Einde inhoudsopgave
Besluit subjectieve vrijstelling voor stichtingen en verenigingen ex artikel 6 Wet op de vennootschapsbelasting 1969 2022
2.1 Algemeen
Geldend
Geldend vanaf 31-03-2022. Let op: treedt met terugwerkende kracht in werking vanaf 10-03-2022
- Bronpublicatie:
10-03-2022, Stcrt. 2022, 8041 (uitgifte: 30-03-2022, regelingnummer: 2022-4923)
- Inwerkingtreding
31-03-2022, terugwerkend tot: 10-03-2022
- Bronpublicatie inwerkingtreding:
10-03-2022, Stcrt. 2022, 8041 (uitgifte: 30-03-2022, regelingnummer: 2022-4923)
- Vakgebied(en)
Vennootschapsbelasting / Vrijstelling
Vennootschapsbelasting / Verliesverrekening
De rechtvaardiging voor de vrijstelling van vennootschapsbelasting is dat het bescheiden resultaat van stichtingen en verenigingen, die slechts kleinschalige ondernemingsactiviteiten verrichten, niet opweegt tegen de administratieve lasten en uitvoeringskosten waarmee de heffing van vennootschapsbelasting gepaard gaat.1.

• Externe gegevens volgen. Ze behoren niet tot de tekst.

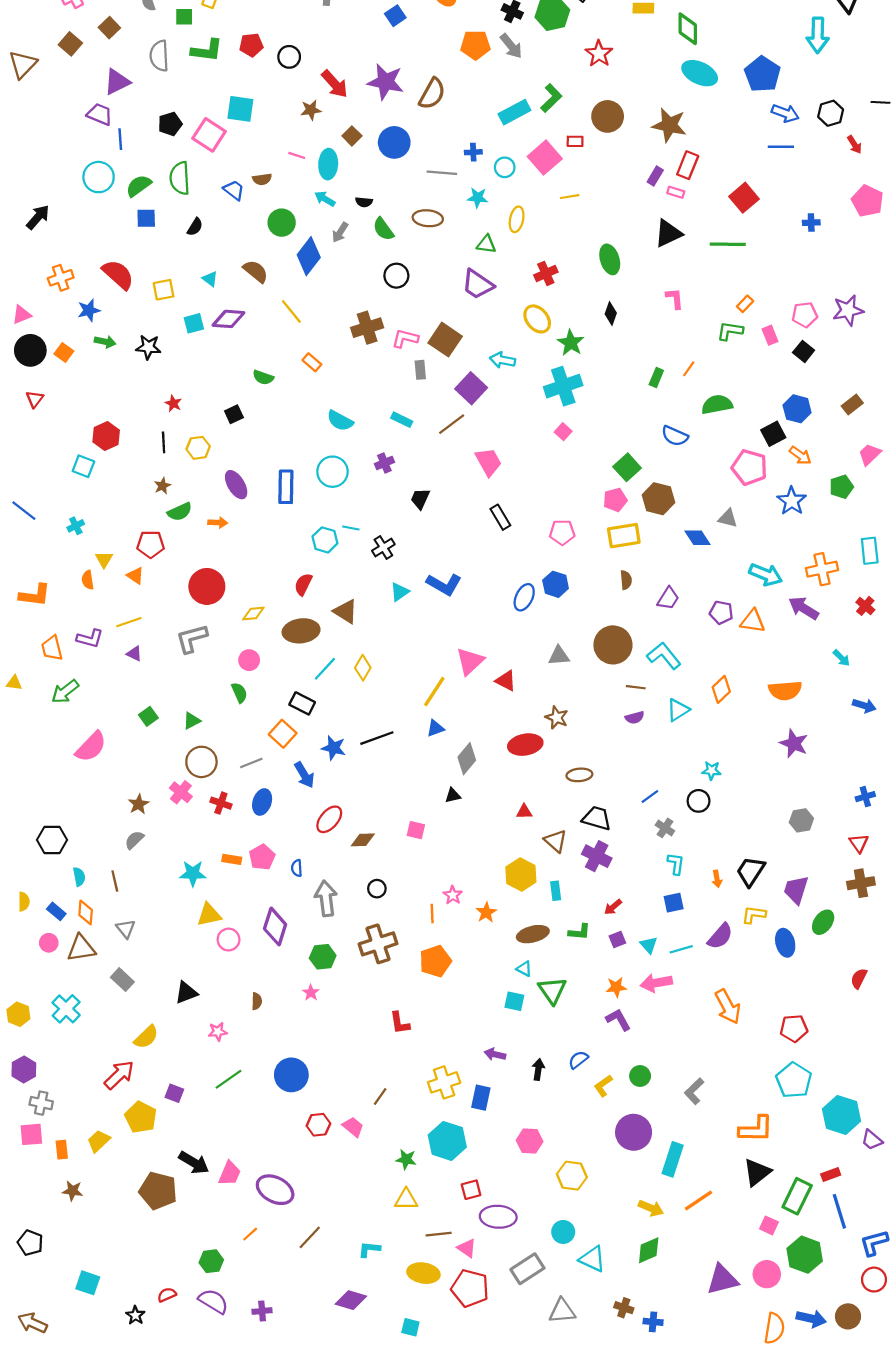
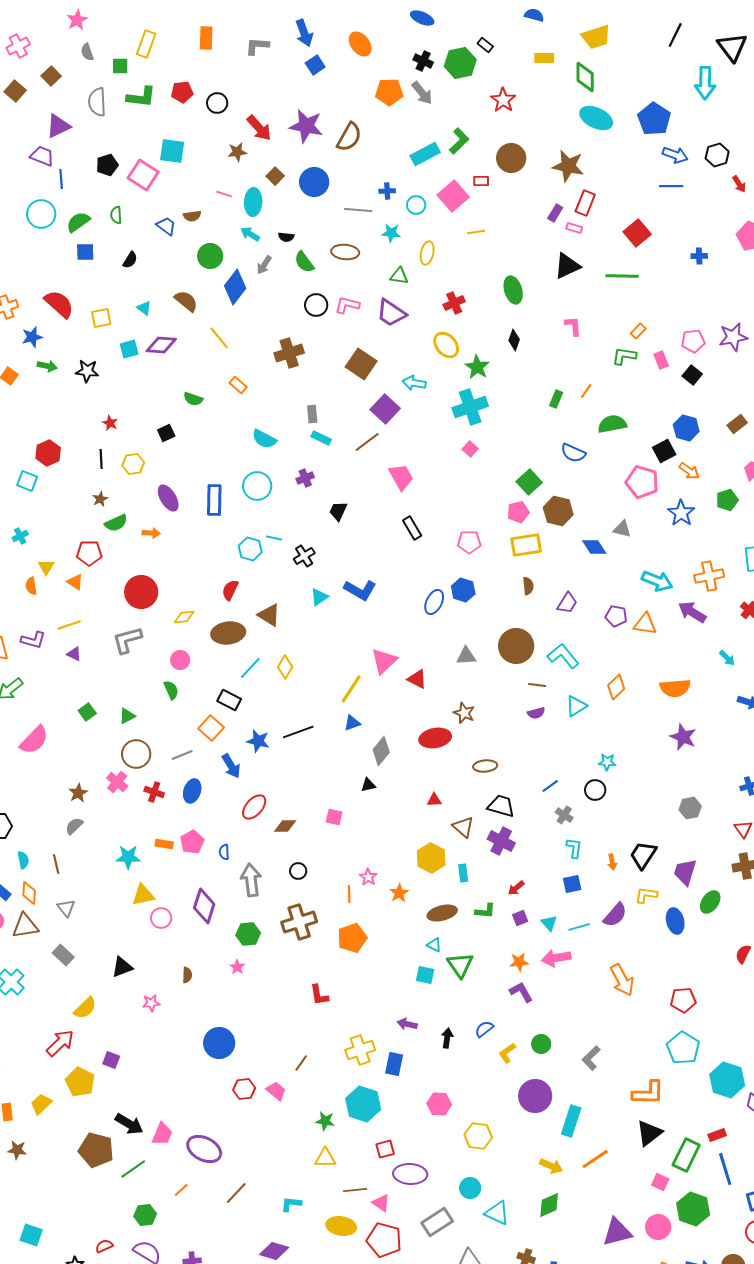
green semicircle: (180, 178) -> (116, 215), size x0.6
pink L-shape: (405, 338) -> (347, 305), moved
gray rectangle: (420, 370) -> (312, 414), moved
green line: (229, 1079) -> (133, 1169), moved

Een stichting of vereniging is subjectief vrijgesteld van de heffing van vennootschapsbelasting als de winst van het jaar “niet meer bedraagt dan € 15.000, dan wel van het jaar en de daaraan voorafgaande vier jaren tezamen niet meer bedraagt dan € 75.000” (artikel 6, eerste lid, Wet Vpb). Uit deze regeling volgt dat de vrijstelling van toepassing is als de winst van een stichting of vereniging in het desbetreffende jaar het bedrag van € 15.000 niet overschrijdt (eerste winstgrens). Bedraagt de winst in het desbetreffende jaar meer dan € 15.000, dan is de vrijstelling toch van toepassing als de winst van dat jaar zelf samen met de winsten van de vier voorafgaande jaren niet meer bedraagt dan € 75.000 (tweede winstgrens).
Met het gebruik van de winstgrenzen wordt beoogd te voorkomen dat grote(re) verenigingen en stichtingen met professionele ondernemingen met fluctuerende resultaten een beroep op de vrijstelling kunnen doen. Om deze reden is in de wettekst opgenomen dat bij verliesjaren de winst van dat jaar – alleen voor de beoordeling van de vraag of de voor de vrijstelling geldende winstgrenzen al dan niet worden overschreden -op nihil moet worden gezet.2.
Voorbeeld 1
Een stichting behaalt in de jaren 1 tot en met 5 de volgende winsten:
Jaar 1: | -/- | € 30.000 |
Jaar 2: | € 15.000 | |
Jaar 3: | -/- | € 30.000 |
Jaar 4: | € 10.000 | |
Jaar 5: | € 60.000 |
De stichting is in de jaren 1 tot en met 4 subjectief vrijgesteld, omdat de winst per jaar niet meer dan € 15.000 bedraagt. In het vijfde jaar is de vrijstelling niet meer van toepassing. De winst van dat jaar bedraagt samen met de winsten van de vier voorafgaande jaren meer dan € 75.000, doordat de winsten in de verliesjaren voor de berekening van de winstgrenzen op nihil moeten worden gezet. De winst van € 60.000 wordt volledig in de belastingheffing betrokken.